Saved data entries:
+ + + +

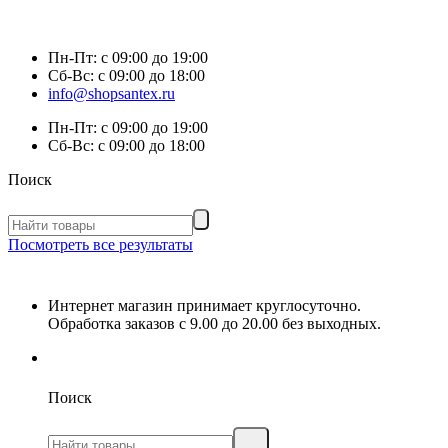
Пн-Пт:
с 09:00 до 19:00
Сб-Вс:
с 09:00 до 18:00
info@shopsantex.ru
Пн-Пт:
с 09:00 до 19:00
Сб-Вс:
с 09:00 до 18:00
Поиск
Посмотреть все результаты
Интернет магазин принимает круглосуточно.
Обработка заказов с 9.00 до 20.00 без выходных.
Поиск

+ + + +

From the line containing "info@shopsantex.ru" to the last line of the records above, please write out every line exactly and add nothing.

info@shopsantex.ru
Пн-Пт:
с 09:00 до 19:00
Сб-Вс:
с 09:00 до 18:00
Поиск
Посмотреть все результаты
Интернет магазин принимает круглосуточно.
Обработка заказов с 9.00 до 20.00 без выходных.
Поиск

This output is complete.